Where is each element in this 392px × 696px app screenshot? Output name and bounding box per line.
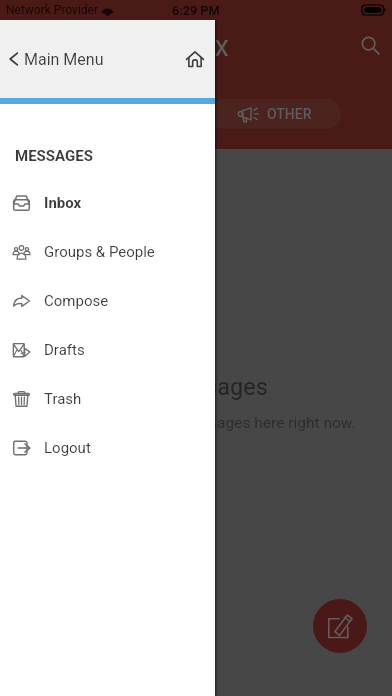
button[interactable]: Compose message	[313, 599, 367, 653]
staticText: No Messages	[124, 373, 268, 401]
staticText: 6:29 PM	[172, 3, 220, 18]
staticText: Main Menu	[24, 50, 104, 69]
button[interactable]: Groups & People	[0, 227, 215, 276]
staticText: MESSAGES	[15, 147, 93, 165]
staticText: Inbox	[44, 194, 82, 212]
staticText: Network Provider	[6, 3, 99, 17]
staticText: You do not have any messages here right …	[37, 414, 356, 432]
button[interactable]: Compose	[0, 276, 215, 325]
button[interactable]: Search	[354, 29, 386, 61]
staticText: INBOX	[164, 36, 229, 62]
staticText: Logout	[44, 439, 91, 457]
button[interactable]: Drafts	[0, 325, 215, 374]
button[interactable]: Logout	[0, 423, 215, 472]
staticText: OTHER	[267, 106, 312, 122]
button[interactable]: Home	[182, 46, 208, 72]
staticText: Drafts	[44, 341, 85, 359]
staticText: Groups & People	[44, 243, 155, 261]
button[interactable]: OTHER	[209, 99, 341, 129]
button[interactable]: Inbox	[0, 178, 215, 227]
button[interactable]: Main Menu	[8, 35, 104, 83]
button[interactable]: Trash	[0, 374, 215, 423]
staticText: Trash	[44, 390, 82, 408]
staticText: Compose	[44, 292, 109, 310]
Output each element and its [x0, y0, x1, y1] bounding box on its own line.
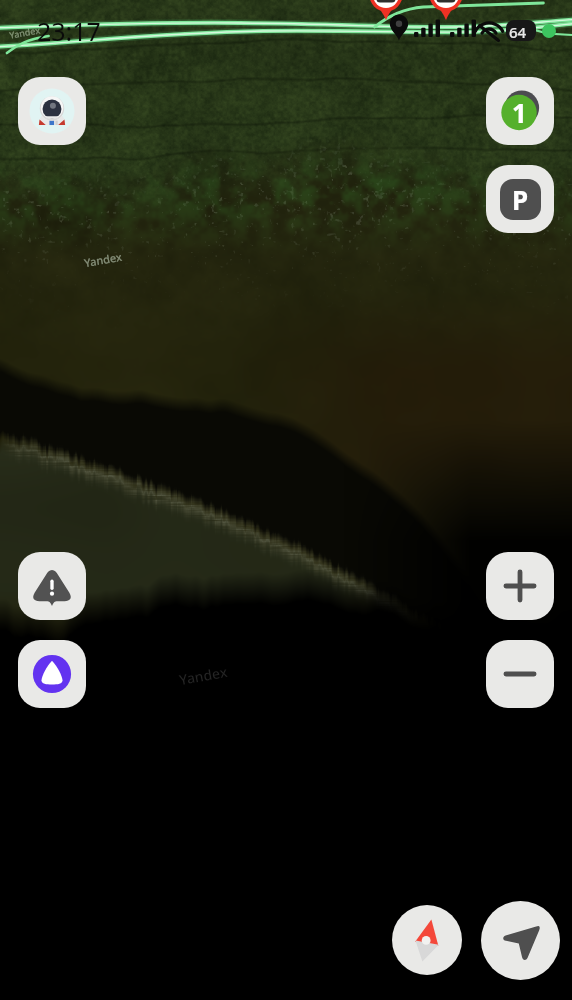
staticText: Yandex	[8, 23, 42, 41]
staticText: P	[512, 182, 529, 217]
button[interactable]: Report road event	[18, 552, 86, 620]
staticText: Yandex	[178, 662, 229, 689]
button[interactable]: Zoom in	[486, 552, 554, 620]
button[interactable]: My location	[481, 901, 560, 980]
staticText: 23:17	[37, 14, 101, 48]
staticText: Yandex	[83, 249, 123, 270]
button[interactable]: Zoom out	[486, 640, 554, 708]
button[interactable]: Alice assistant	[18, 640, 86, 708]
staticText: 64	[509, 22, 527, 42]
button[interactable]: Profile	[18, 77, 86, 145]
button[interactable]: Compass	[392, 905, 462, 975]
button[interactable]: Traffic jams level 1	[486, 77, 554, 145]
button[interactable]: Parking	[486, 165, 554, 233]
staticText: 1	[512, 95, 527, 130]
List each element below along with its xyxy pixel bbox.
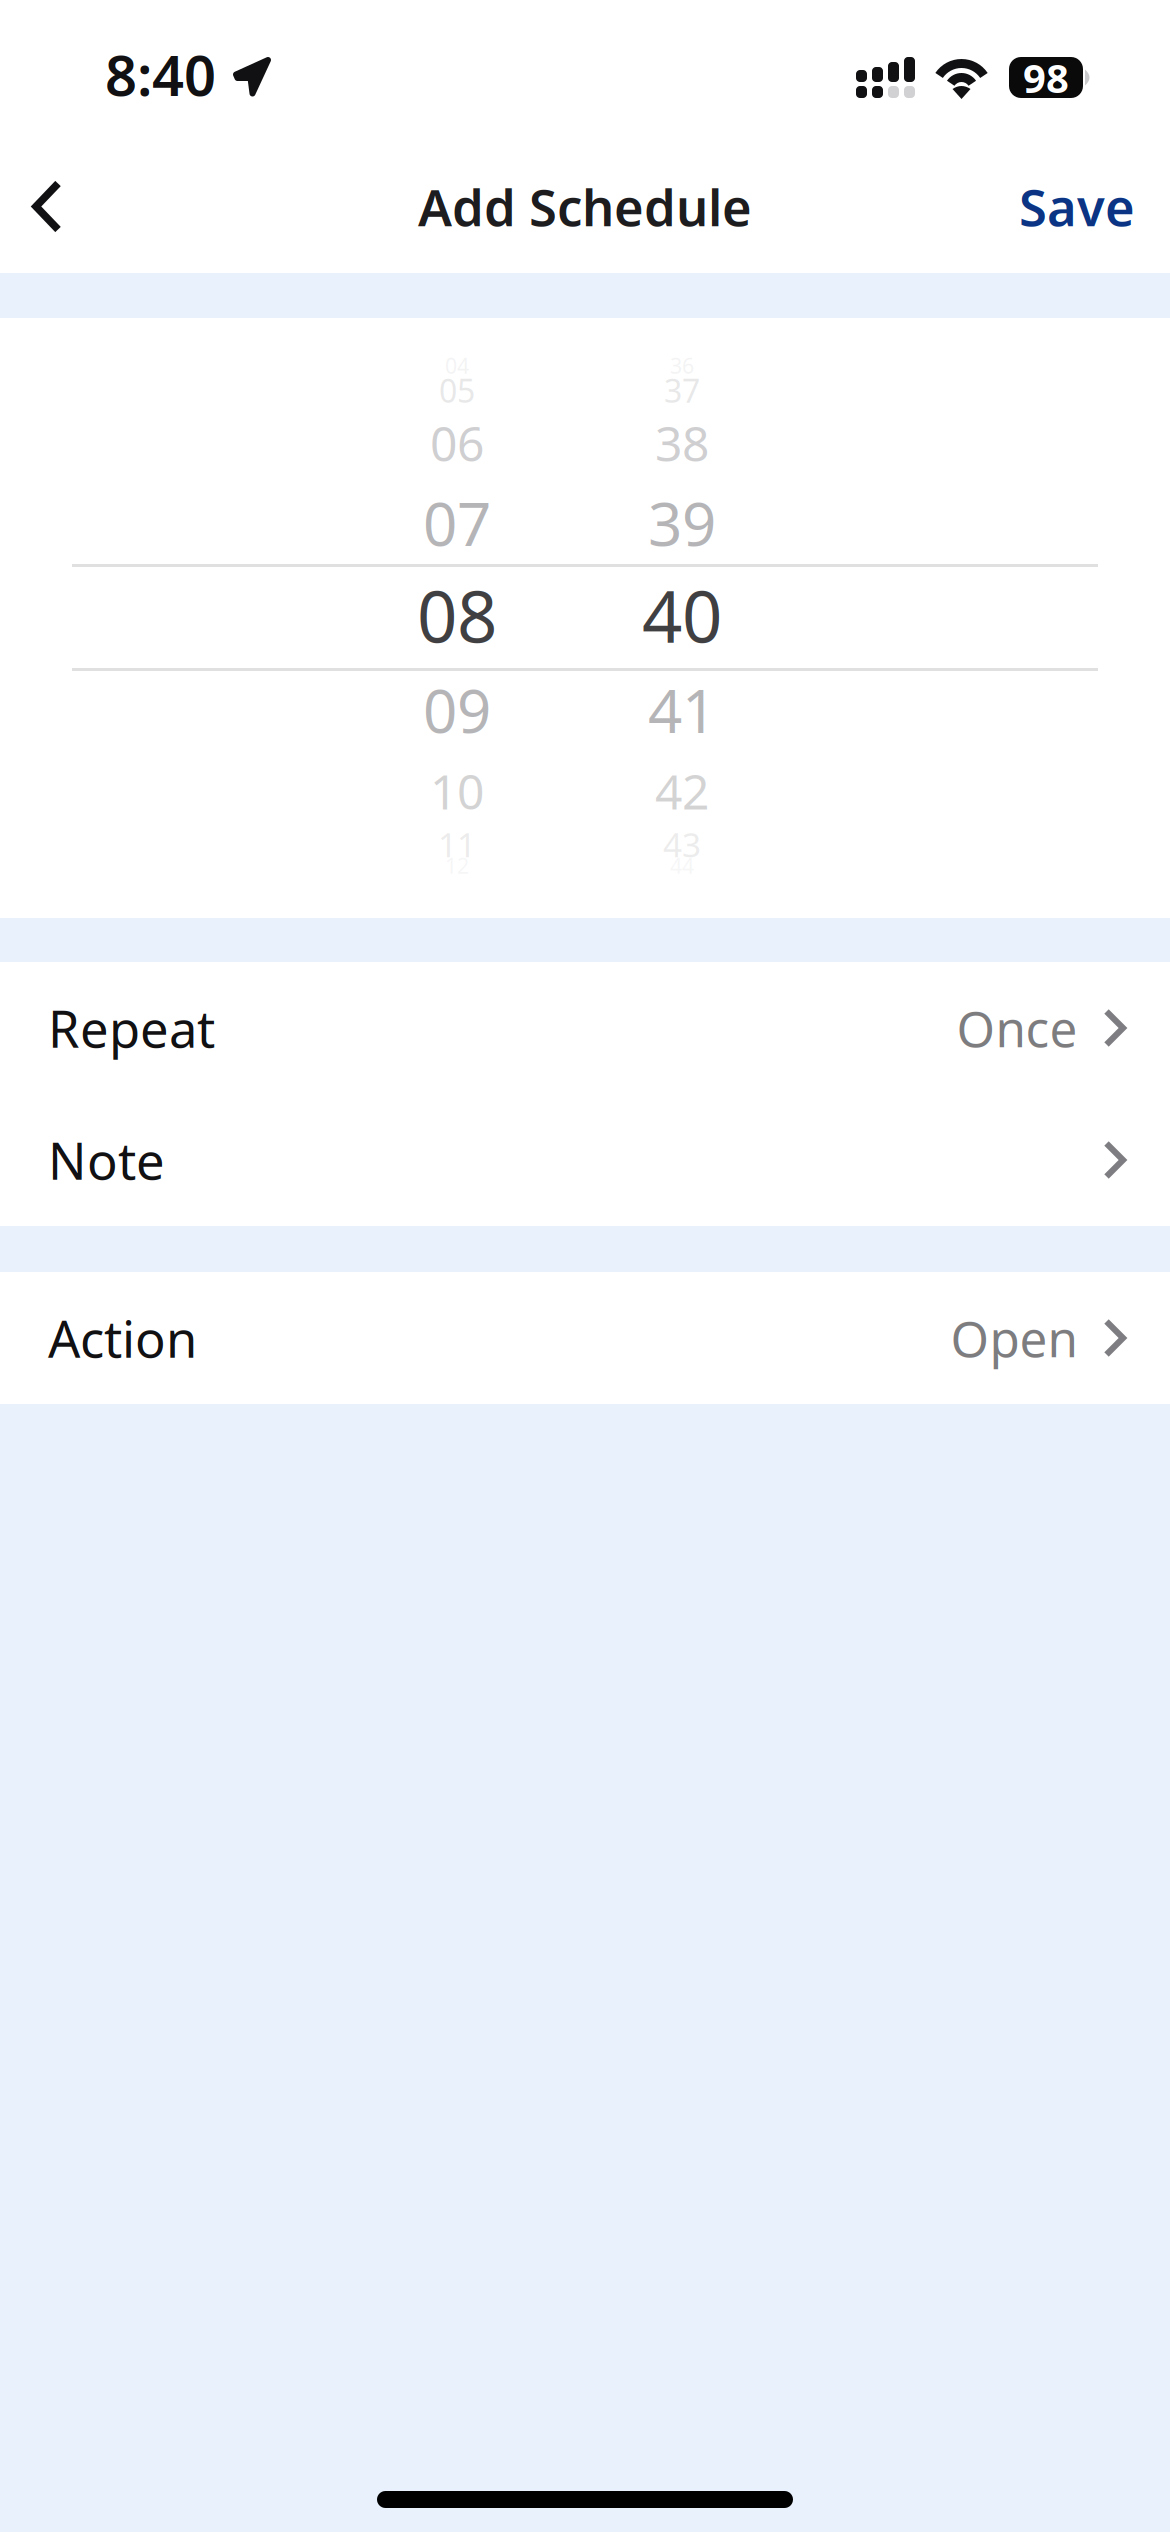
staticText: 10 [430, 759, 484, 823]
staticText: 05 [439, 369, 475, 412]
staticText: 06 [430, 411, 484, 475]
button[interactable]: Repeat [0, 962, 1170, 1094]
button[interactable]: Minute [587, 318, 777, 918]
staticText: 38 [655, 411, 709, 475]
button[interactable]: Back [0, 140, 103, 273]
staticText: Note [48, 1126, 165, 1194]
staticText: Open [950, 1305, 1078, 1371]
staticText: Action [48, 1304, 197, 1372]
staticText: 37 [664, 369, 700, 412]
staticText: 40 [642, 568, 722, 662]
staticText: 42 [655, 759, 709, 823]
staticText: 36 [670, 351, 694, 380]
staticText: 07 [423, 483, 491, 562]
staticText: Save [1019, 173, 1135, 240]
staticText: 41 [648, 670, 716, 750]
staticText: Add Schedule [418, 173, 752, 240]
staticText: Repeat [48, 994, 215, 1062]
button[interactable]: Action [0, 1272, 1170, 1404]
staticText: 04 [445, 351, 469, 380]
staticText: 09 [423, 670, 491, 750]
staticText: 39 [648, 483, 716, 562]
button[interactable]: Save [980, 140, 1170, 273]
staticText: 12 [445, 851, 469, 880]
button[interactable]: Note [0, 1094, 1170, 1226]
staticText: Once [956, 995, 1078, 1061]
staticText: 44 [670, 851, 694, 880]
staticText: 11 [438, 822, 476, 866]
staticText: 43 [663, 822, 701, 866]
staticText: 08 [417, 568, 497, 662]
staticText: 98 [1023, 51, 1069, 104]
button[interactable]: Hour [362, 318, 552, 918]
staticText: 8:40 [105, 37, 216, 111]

****

WORK TO BE COMPLETED: Your response should consist solely of the lines from the line with "List each element" through the last line of the entries above, printed exactly and without pictures.

WRITTEN SOLUTION:
List each element below along with its xyxy pixel bbox.
staticText: 10 [430, 759, 484, 823]
staticText: 05 [439, 369, 475, 412]
staticText: 06 [430, 411, 484, 475]
button[interactable]: Repeat [0, 962, 1170, 1094]
button[interactable]: Minute [587, 318, 777, 918]
staticText: 38 [655, 411, 709, 475]
button[interactable]: Back [0, 140, 103, 273]
staticText: Note [48, 1126, 165, 1194]
staticText: Open [950, 1305, 1078, 1371]
staticText: Action [48, 1304, 197, 1372]
staticText: 37 [664, 369, 700, 412]
staticText: 40 [642, 568, 722, 662]
staticText: 42 [655, 759, 709, 823]
staticText: 36 [670, 351, 694, 380]
staticText: 07 [423, 483, 491, 562]
staticText: Save [1019, 173, 1135, 240]
staticText: 41 [648, 670, 716, 750]
staticText: Add Schedule [418, 173, 752, 240]
staticText: Repeat [48, 994, 215, 1062]
button[interactable]: Action [0, 1272, 1170, 1404]
staticText: 04 [445, 351, 469, 380]
staticText: 09 [423, 670, 491, 750]
staticText: 39 [648, 483, 716, 562]
button[interactable]: Save [980, 140, 1170, 273]
staticText: 12 [445, 851, 469, 880]
button[interactable]: Note [0, 1094, 1170, 1226]
staticText: Once [956, 995, 1078, 1061]
staticText: 44 [670, 851, 694, 880]
staticText: 11 [438, 822, 476, 866]
staticText: 43 [663, 822, 701, 866]
staticText: 08 [417, 568, 497, 662]
staticText: 98 [1023, 51, 1069, 104]
button[interactable]: Hour [362, 318, 552, 918]
staticText: 8:40 [105, 37, 216, 111]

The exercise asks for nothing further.